Quote the entries below from the line with "plans in an open and interactive atmosphere." through the line with "workshops? And do", both ends included, and only those lines.

+ + + + + + +

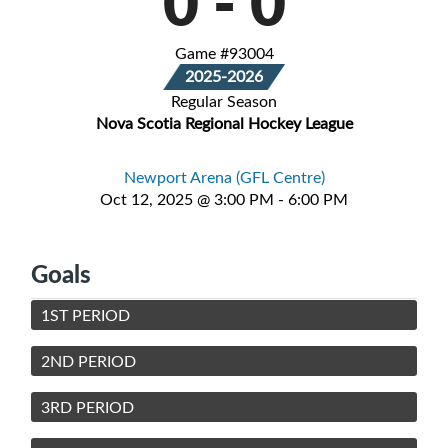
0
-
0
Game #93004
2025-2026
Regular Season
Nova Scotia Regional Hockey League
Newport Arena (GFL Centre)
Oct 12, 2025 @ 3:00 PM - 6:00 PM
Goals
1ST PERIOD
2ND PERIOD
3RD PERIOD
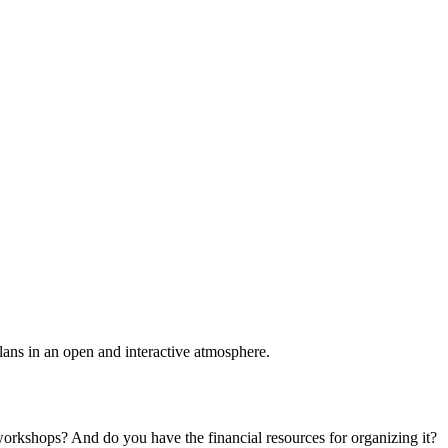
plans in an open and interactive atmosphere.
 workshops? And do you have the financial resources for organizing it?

+ + + + + + +

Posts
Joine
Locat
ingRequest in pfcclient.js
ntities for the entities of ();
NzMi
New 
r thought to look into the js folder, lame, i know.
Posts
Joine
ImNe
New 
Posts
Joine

+ + + + + + +

▶ _Result of the exercise_:
plans in an open and interactive atmosphere.
 workshops? And do you have the financial resources for organizing it?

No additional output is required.